Look for the word "XenForo" in the entries and copy each line where it appears.
==== Entries shown ====
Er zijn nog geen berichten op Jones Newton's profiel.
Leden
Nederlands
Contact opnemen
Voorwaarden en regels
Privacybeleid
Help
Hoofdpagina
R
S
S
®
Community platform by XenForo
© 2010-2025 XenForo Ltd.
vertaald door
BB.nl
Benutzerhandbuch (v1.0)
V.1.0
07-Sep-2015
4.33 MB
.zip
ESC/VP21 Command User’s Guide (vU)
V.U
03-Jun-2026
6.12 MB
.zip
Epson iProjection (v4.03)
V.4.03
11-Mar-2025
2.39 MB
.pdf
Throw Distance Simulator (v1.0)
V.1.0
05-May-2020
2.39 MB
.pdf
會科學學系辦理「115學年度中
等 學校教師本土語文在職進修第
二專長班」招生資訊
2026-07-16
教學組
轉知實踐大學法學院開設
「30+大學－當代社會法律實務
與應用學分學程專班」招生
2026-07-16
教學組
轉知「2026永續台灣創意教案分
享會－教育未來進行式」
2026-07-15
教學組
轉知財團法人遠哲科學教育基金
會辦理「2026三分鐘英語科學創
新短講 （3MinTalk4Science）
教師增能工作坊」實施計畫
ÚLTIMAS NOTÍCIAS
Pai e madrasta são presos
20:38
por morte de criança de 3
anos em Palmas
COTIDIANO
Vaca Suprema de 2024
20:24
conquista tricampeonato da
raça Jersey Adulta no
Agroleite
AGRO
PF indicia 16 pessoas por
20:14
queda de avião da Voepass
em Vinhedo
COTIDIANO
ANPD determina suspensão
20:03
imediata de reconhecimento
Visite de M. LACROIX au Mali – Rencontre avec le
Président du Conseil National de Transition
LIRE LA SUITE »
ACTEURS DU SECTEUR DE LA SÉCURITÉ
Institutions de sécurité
====
- Output for this task -
Community platform by XenForo
© 2010-2025 XenForo Ltd.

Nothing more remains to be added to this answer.